## Task to carry out
If a record holds a picture, leave the picture out; return everything else exactly.

[Start of Attachment]

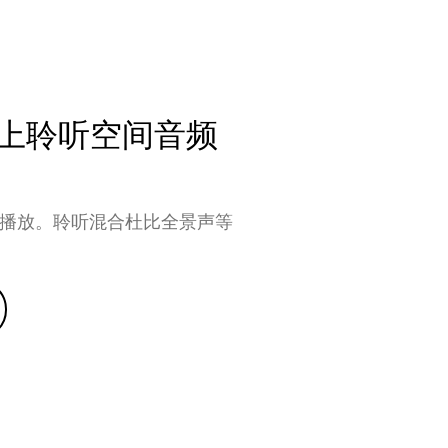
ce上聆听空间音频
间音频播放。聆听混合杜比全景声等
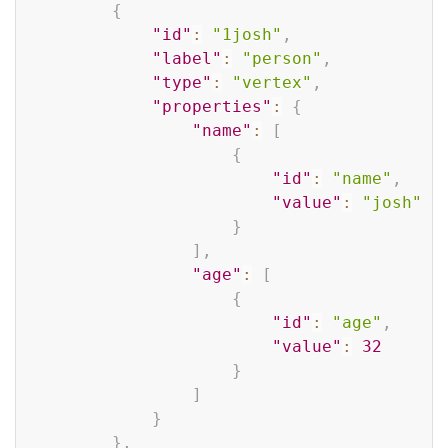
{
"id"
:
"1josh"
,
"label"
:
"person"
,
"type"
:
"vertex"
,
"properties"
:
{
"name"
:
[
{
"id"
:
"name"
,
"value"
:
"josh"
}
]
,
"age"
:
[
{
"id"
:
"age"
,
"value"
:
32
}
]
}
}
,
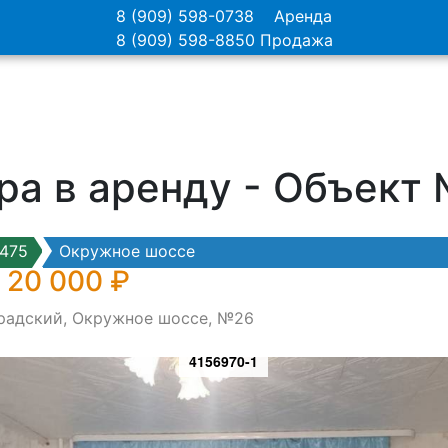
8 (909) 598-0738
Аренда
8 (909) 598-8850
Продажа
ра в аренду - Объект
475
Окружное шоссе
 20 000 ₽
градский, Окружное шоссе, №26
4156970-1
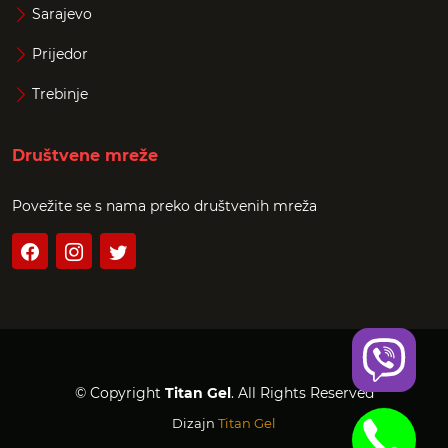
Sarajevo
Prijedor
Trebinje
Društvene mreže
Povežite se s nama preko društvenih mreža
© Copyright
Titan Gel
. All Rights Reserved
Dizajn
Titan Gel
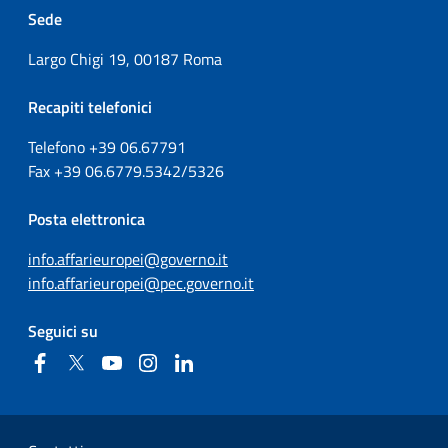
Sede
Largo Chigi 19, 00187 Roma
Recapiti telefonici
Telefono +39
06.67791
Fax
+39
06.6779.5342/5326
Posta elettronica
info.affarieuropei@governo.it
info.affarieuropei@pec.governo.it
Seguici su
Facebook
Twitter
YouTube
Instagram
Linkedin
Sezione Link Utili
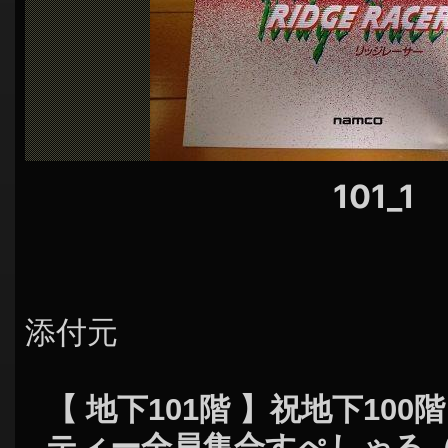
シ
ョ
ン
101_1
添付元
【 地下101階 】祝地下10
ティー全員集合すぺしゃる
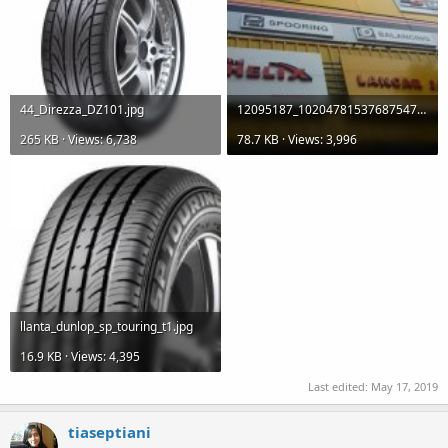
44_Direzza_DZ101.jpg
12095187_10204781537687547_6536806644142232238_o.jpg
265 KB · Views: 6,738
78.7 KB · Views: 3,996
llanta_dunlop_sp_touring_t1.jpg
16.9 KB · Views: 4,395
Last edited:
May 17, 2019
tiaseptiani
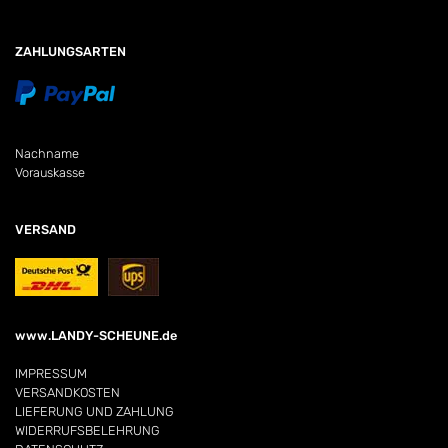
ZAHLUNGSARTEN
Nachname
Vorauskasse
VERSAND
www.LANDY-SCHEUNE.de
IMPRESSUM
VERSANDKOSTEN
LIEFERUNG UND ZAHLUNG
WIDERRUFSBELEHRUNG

[End of Attachment]

## Output below
ce上聆听空间音频
间音频播放。聆听混合杜比全景声等
{
"id"
:
"1josh"
,
"label"
:
"person"
,
"type"
:
"vertex"
,
"properties"
:
{
"name"
:
[
{
"id"
:
"name"
,
"value"
:
"josh"
}
]
,
"age"
:
[
{
"id"
:
"age"
,
"value"
:
32
}
]
}
}
,
8 (909) 598-0738
Аренда
8 (909) 598-8850
Продажа
ра в аренду - Объект
475
Окружное шоссе
 20 000 ₽
градский, Окружное шоссе, №26
4156970-1
Sarajevo
Prijedor
Trebinje
Društvene mreže
Povežite se s nama preko društvenih mreža
© Copyright
Titan Gel
. All Rights Reserved
Dizajn
Titan Gel
Sede
Largo Chigi 19, 00187 Roma
Recapiti telefonici
Telefono +39
06.67791
Fax
+39
06.6779.5342/5326
Posta elettronica
info.affarieuropei@governo.it
info.affarieuropei@pec.governo.it
Seguici su
Facebook
Twitter
YouTube
Instagram
Linkedin
Sezione Link Utili
シ
ョ
ン
101_1
添付元
【 地下101階 】祝地下10
ティー全員集合すぺしゃる
44_Direzza_DZ101.jpg
12095187_10204781537687547_6536806644142232238_o.jpg
265 KB · Views: 6,738
78.7 KB · Views: 3,996
llanta_dunlop_sp_touring_t1.jpg
16.9 KB · Views: 4,395
Last edited:
May 17, 2019
tiaseptiani
ZAHLUNGSARTEN
Nachname
Vorauskasse
VERSAND
www.LANDY-SCHEUNE.de
IMPRESSUM
VERSANDKOSTEN
LIEFERUNG UND ZAHLUNG
WIDERRUFSBELEHRUNG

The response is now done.